FREDERIC SIERAKOWSKI // EUROPEAN COUNCIL
BRUXELAS 24 nov. (EUROPA PRESS) -
O presidente do Conselho Europeu, António Costa, pediu nesta segunda-feira uma "posição unida e coordenada" da União Europeia após os contatos com o presidente ucraniano, Volodimir Zelenski, sobre as negociações iniciadas entre Kiev e Washington para chegar a um acordo sobre o plano de paz apresentado pela administração de Donald Trump.

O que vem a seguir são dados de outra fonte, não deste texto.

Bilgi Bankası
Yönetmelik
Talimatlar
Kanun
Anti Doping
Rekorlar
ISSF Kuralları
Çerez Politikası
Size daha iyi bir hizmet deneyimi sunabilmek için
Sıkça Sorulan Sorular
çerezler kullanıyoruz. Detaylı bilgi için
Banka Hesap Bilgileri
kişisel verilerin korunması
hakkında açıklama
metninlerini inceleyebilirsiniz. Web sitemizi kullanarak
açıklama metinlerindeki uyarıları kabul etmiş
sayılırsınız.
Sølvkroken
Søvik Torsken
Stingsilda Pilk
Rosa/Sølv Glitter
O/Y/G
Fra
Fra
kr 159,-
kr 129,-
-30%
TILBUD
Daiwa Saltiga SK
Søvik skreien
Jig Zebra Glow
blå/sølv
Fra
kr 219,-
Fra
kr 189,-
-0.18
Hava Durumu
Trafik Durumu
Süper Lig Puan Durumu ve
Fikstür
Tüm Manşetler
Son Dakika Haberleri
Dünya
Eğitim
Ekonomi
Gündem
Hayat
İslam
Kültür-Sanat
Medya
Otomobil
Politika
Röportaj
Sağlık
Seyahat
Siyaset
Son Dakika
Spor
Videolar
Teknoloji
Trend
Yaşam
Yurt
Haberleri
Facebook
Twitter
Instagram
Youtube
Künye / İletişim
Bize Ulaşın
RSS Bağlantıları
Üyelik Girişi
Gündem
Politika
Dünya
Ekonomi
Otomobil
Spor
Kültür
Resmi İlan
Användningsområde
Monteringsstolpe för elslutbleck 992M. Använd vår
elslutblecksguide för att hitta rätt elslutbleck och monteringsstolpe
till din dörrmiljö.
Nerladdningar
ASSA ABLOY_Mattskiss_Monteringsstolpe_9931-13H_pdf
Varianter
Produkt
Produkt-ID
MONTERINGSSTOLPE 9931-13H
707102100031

Essa unidade é "fundamental para garantir um bom resultado das negociações de paz", advertiu o presidente do Conselho Europeu em uma mensagem nas redes sociais após um telefonema com Zelenski antes da reunião informal de líderes europeus em Angola, por ocasião da cúpula entre a União Europeia e a União Africana.
Essa reunião, convocada com urgência após o plano apresentado por Washington, nas costas de ucranianos e europeus, busca cerrar fileiras entre os europeus para tentar pressionar por um acordo de paz que tenha parâmetros ucranianos e leve em conta a arquitetura de segurança europeia.
Costa ressaltou que tanto a Ucrânia quanto a Europa têm interesses nessas negociações. Nas últimas horas, a Ucrânia tem tentado se aproximar dos Estados Unidos a fim de eliminar os aspectos mais prejudiciais de um plano, elaborado às escondidas de ucranianos e europeus, que prevê concessões à Rússia, como a cessão de território pela Ucrânia na região oriental de Donbas e a definição de um limite para o tamanho de seu exército.
A reunião informal de líderes antes da reunião com a União Africana conta com a presença de Costa e da presidente da Comissão Europeia, Ursula von der Leyen, além dos líderes da Polônia, República Tcheca, Itália, Portugal, Alemanha, Croácia, Eslováquia, Holanda e Irlanda, e do presidente do governo espanhol, Pedro Sánchez. Os demais líderes, incluindo o presidente francês, Emmanuel Macron, estão participando por videoconferência.
Na mesma linha, o presidente finlandês, Alexander Stubb - um dos líderes europeus mais bem vistos por Trump - disse, após conversar com Zelenski na segunda-feira, que as negociações das últimas horas "foram um passo à frente", mas insistiu que "questões importantes ainda precisam ser resolvidas" e que qualquer decisão que corresponda à UE ou à OTAN "será debatida e decidida pelos membros da UE e da OTAN em um processo separado".
O contraponto às mensagens de coordenação europeia foi mais uma vez fornecido pelo primeiro-ministro húngaro Viktor Orbán, que, no contexto das negociações para acabar com a guerra na Ucrânia, enfatizou que "a Europa deve buscar seus próprios interesses". Orbán defende uma parceria estratégica com a Ucrânia e o início de um "diálogo estratégico" com a Rússia.